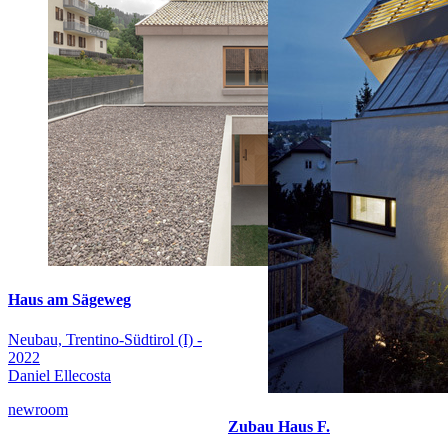
Haus am Sägeweg
Neubau, Trentino-Südtirol (I) -
2022
Daniel Ellecosta
newroom
Zubau Haus F.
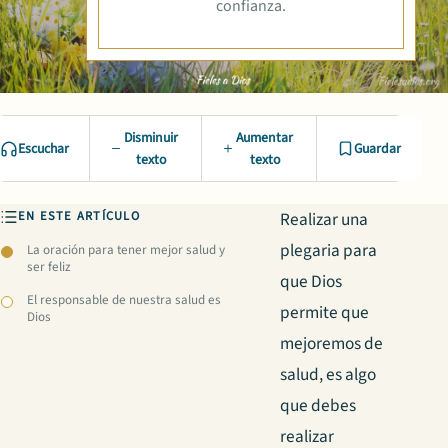
confianza.
Disminuir
Aumentar
Escuchar
Guardar
texto
texto
EN ESTE ARTÍCULO
Realizar una
plegaria para
La oración para tener mejor salud y
ser feliz
que Dios
El responsable de nuestra salud es
permite que
Dios
mejoremos de
salud, es algo
que debes
realizar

THE TASK> The answer must be the line containing "La oración para tener mejor salud y" and every line after it to the end of the records, repeated exactly.

THE COMPLETED TASK>
La oración para tener mejor salud y
ser feliz
que Dios
El responsable de nuestra salud es
permite que
Dios
mejoremos de
salud, es algo
que debes
realizar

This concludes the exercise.